> _What you are asked to do_
Repeat the whole listing word for word, skipping pictures.

> _Data supplied_
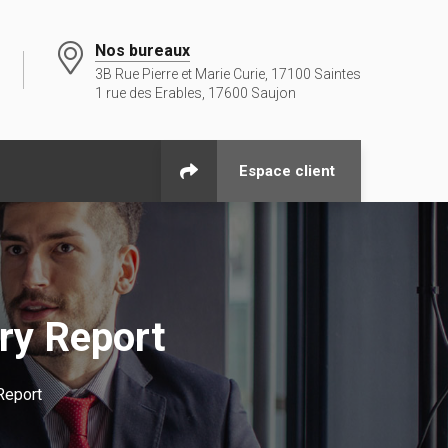
Nos bureaux
3B Rue Pierre et Marie Curie, 17100 Saintes
1 rue des Erables, 17600 Saujon
Espace client
ry Report
Report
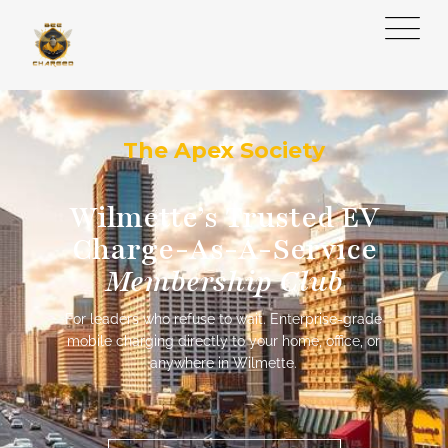
The Apex Society
Wilmette’s Trusted EV
Charge-As-A-Service
Membership Club
For leaders who refuse to wait. Enterprise-grade
mobile charging directly to your home, office, or
anywhere in Wilmette.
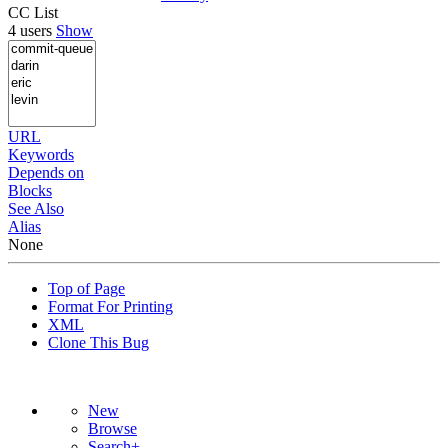
CC List
4 users
Show
URL
Keywords
Depends on
Blocks
See Also
Alias
None
Top of Page
Format For Printing
XML
Clone This Bug
New
Browse
Search+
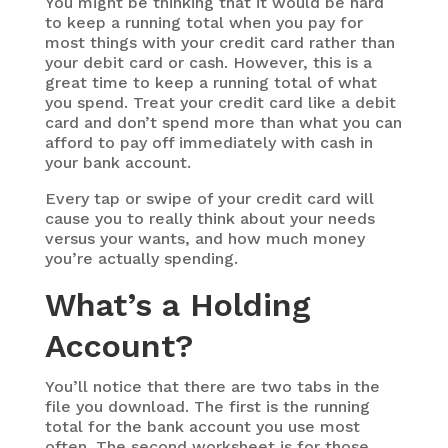
You might be thinking that it would be hard
to keep a running total when you pay for
most things with your credit card rather than
your debit card or cash. However, this is a
great time to keep a running total of what
you spend. Treat your credit card like a debit
card and don’t spend more than what you can
afford to pay off immediately with cash in
your bank account.
Every tap or swipe of your credit card will
cause you to really think about your needs
versus your wants, and how much money
you’re actually spending.
What’s a Holding
Account?
You’ll notice that there are two tabs in the
file you download. The first is the running
total for the bank account you use most
often. The second worksheet is for those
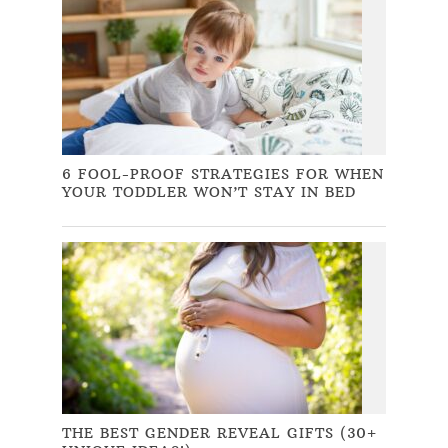
6 FOOL-PROOF STRATEGIES FOR WHEN
YOUR TODDLER WON’T STAY IN BED
THE BEST GENDER REVEAL GIFTS (30+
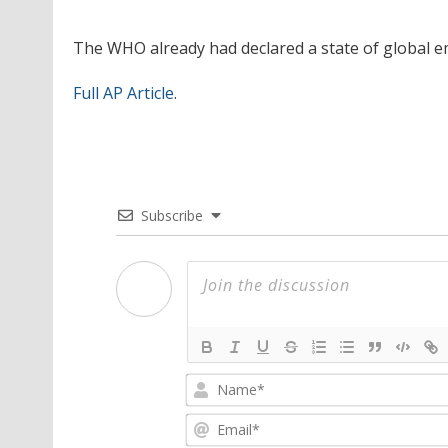
The WHO already had declared a state of global e
Full AP Article
.
Subscribe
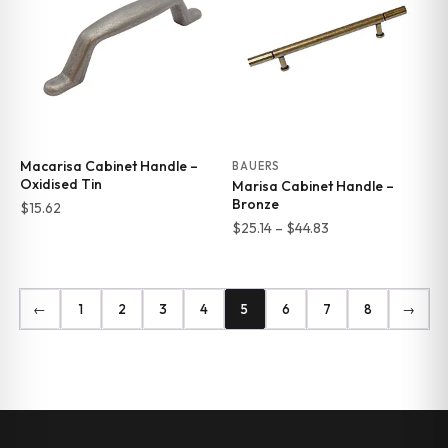
Macarisa Cabinet Handle –
BAUERS
Oxidised Tin
Marisa Cabinet Handle –
Bronze
$
15.62
Price
$
25.14
–
$
44.83
range:
$25.14
through
←
1
2
3
4
5
6
7
8
→
$44.83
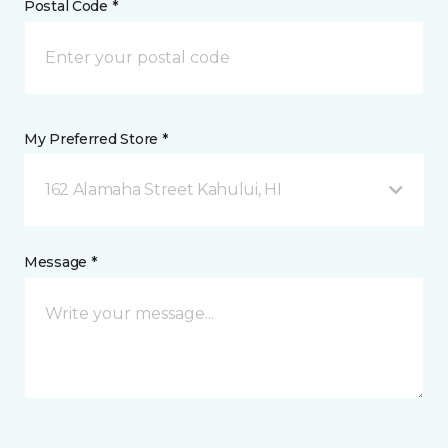
Postal Code *
My Preferred Store *
162 Alamaha Street Kahului, HI
Message *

> _Answer box_
Nos bureaux
3B Rue Pierre et Marie Curie, 17100 Saintes
1 rue des Erables, 17600 Saujon
Espace client
ry Report
Report
The Apex Society
Wilmette’s Trusted EV
Charge-As-A-Service
Membership Club
For leaders who refuse to wait. Enterprise-grade
mobile charging directly to your home, office, or
anywhere in Wilmette.
CC List
4 users
Show
URL
Keywords
Depends on
Blocks
See Also
Alias
None
Top of Page
Format For Printing
XML
Clone This Bug
New
Browse
Search+
You might be thinking that it would be hard
to keep a running total when you pay for
most things with your credit card rather than
your debit card or cash. However, this is a
great time to keep a running total of what
you spend. Treat your credit card like a debit
card and don’t spend more than what you can
afford to pay off immediately with cash in
your bank account.
Every tap or swipe of your credit card will
cause you to really think about your needs
versus your wants, and how much money
you’re actually spending.
What’s a Holding
Account?
You’ll notice that there are two tabs in the
file you download. The first is the running
total for the bank account you use most
often. The second worksheet is for those
6 FOOL-PROOF STRATEGIES FOR WHEN
YOUR TODDLER WON’T STAY IN BED
THE BEST GENDER REVEAL GIFTS (30+
The WHO already had declared a state of global e
Full AP Article
.
Subscribe
Macarisa Cabinet Handle –
BAUERS
Oxidised Tin
Marisa Cabinet Handle –
Bronze
$
15.62
Price
$
25.14
–
$
44.83
range:
$25.14
through
←
1
2
3
4
5
6
7
8
→
$44.83
Postal Code *
My Preferred Store *
162 Alamaha Street Kahului, HI
Message *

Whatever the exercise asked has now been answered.